The act of creating in writing can be quite agonizing, particularly when it involves a) an audience; and b) a deadline. Oh well, it is all very smooth and good when I am writing "for myself" (whatever this means-perhaps "future self" is more accurate). But when it comes to writing with a particular goal in mind, it can be difficult. I think part of the reason why it is particularly tough in academia is that there is always a push to say something that hasn't been said before. In my blogs, what I write is usually stuff that has been said in some other way or context, and I don't pretend that any of it only comes from me. But when it comes to academia, it's a different story. Just when one thinks that they have found something 'original' or new to say, they will end up finding somewhere else that someone has already thought of it. But the tricky thing with academic writing is that it's very hard to strive for originality without losing the essence of what you are writing about. It's possible to go so far off field that what you write might have no relation to the original topic. I suppose this is a necessary hazard of any kind of writing.

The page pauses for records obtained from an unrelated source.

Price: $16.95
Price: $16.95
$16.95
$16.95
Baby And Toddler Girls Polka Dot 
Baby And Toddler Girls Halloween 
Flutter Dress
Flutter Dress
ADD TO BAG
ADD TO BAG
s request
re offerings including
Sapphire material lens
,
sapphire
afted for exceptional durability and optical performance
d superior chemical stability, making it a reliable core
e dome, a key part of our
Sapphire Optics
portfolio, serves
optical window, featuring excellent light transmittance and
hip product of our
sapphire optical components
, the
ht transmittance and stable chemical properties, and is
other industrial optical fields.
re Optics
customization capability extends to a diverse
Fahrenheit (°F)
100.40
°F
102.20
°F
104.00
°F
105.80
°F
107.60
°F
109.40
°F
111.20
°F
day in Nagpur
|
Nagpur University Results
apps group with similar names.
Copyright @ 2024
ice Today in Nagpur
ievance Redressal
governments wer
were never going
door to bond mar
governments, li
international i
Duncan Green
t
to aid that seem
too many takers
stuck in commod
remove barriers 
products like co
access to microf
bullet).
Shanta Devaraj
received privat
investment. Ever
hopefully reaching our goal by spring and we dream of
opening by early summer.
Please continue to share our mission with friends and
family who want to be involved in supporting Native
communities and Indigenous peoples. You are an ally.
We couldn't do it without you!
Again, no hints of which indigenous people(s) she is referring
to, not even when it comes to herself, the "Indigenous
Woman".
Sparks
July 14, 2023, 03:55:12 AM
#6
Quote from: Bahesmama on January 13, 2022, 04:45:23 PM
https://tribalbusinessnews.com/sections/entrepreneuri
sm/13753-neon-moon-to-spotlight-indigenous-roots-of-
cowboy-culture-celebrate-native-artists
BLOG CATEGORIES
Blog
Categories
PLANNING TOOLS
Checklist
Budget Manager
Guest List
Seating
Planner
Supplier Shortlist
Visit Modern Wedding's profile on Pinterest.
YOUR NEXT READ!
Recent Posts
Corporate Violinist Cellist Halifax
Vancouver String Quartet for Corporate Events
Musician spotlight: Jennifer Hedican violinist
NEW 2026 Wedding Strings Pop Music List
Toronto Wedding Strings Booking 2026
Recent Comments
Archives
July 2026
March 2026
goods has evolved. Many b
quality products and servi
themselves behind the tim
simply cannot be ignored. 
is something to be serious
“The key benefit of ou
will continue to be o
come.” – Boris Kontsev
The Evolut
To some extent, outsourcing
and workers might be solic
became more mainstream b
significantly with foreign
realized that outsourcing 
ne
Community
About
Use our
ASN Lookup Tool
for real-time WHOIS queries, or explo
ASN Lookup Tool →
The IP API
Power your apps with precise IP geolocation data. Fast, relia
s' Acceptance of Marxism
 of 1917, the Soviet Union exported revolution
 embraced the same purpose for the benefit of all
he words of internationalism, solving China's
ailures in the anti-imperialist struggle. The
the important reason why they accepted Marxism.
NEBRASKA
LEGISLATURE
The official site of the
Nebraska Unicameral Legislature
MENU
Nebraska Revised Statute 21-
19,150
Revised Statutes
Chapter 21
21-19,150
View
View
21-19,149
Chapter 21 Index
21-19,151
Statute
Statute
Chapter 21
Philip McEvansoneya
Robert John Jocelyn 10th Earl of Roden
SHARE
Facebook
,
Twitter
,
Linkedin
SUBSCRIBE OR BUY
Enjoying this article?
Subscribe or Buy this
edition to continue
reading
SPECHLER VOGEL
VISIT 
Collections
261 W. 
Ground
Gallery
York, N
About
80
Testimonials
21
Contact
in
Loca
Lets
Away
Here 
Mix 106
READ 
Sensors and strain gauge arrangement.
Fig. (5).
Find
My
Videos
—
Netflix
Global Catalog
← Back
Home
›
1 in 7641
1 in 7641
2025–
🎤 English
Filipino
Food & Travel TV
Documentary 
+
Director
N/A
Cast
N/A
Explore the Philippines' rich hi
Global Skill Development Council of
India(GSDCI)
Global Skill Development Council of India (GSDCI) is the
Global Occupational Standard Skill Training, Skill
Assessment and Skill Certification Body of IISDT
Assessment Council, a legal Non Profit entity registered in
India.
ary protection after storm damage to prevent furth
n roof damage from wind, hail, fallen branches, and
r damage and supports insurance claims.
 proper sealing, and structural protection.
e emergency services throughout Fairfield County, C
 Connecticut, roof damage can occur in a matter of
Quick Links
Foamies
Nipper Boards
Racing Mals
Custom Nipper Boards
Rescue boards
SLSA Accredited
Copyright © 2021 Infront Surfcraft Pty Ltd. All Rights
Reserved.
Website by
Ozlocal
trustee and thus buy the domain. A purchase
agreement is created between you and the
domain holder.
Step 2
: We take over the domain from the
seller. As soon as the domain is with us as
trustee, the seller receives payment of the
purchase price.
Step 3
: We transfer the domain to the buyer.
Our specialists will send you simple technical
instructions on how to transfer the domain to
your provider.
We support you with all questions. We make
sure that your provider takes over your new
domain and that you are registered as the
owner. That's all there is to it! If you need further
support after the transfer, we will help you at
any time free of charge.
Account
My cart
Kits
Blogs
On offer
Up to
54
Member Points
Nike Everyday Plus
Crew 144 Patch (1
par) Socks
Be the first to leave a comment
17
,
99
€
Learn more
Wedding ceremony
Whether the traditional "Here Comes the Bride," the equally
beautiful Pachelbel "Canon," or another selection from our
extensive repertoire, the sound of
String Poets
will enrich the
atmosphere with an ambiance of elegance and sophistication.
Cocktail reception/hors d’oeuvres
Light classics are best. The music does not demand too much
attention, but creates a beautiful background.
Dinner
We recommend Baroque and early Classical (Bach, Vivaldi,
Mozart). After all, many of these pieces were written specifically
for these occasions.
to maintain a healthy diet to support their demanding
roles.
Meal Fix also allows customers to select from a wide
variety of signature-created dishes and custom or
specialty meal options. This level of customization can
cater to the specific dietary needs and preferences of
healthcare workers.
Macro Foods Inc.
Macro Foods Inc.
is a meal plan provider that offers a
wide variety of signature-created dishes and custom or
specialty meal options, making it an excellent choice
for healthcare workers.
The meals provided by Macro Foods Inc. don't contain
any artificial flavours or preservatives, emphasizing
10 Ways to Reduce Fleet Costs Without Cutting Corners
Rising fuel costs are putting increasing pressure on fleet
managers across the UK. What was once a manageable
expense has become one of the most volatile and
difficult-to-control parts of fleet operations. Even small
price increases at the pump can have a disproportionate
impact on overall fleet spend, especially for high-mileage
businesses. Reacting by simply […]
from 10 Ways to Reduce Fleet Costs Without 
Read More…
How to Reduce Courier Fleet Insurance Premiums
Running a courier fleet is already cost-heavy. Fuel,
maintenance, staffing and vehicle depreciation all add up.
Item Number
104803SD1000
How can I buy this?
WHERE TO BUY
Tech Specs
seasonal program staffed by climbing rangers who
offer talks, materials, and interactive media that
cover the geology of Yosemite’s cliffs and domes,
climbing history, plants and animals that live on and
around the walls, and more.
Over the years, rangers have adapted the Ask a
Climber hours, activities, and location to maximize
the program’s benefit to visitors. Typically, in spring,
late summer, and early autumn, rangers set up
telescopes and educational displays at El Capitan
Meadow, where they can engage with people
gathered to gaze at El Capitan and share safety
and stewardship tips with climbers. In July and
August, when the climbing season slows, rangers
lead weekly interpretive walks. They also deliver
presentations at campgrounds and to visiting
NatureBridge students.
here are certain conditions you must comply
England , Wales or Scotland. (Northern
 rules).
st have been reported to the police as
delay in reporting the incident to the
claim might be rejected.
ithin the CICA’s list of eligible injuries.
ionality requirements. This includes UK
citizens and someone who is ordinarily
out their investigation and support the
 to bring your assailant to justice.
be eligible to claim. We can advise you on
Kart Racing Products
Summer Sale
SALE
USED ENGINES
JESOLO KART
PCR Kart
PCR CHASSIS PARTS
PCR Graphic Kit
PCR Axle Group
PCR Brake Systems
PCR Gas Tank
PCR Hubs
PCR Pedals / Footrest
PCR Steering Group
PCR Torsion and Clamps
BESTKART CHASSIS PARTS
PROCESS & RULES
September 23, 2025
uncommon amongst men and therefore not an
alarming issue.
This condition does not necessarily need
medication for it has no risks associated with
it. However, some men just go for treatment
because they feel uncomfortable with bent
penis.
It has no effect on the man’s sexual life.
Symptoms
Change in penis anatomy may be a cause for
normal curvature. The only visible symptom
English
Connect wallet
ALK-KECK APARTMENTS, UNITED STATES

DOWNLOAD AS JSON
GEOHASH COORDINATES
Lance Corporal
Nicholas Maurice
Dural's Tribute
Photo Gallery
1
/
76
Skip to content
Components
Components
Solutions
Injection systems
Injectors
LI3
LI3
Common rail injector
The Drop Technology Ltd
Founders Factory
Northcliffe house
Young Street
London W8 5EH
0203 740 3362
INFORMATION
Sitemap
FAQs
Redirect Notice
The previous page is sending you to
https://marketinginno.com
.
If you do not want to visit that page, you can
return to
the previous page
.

I have a sense that true 'originality' in research and writing strikes a delicate balance between building on what has already been said and being 'creative' as they say. I have sometimes found myself deliberately trying to write something 'different' only to find that it bears no relation to what my original research questions were. The theory might sound exciting, but all theories need to be able to address or relate to a question, at the end of the day. Otherwise, the theory is something like "the world is supported by a million turtles". Nobody can dispute it, perhaps, but then the idea is so obscure and unprovable that not too many people are interested in proving or disproving it, much less building upon it.
It tends to be that writing is more exciting when it speaks to someone else, even if it is an imaginary stranger of sorts. No matter how original I can be in my head, it doesn't seem to become exciting at all until it starts to get framed in a way that I imagine someone else being interested. I suppose this makes me a bit inauthentic, but maybe that is the part of me that wants to use writing to connect with people, or even to feel less alone. In a sense, we can always be our own audiences, and that's going to be true for all time. But it is also interesting when an original idea is truly relevant to someone else.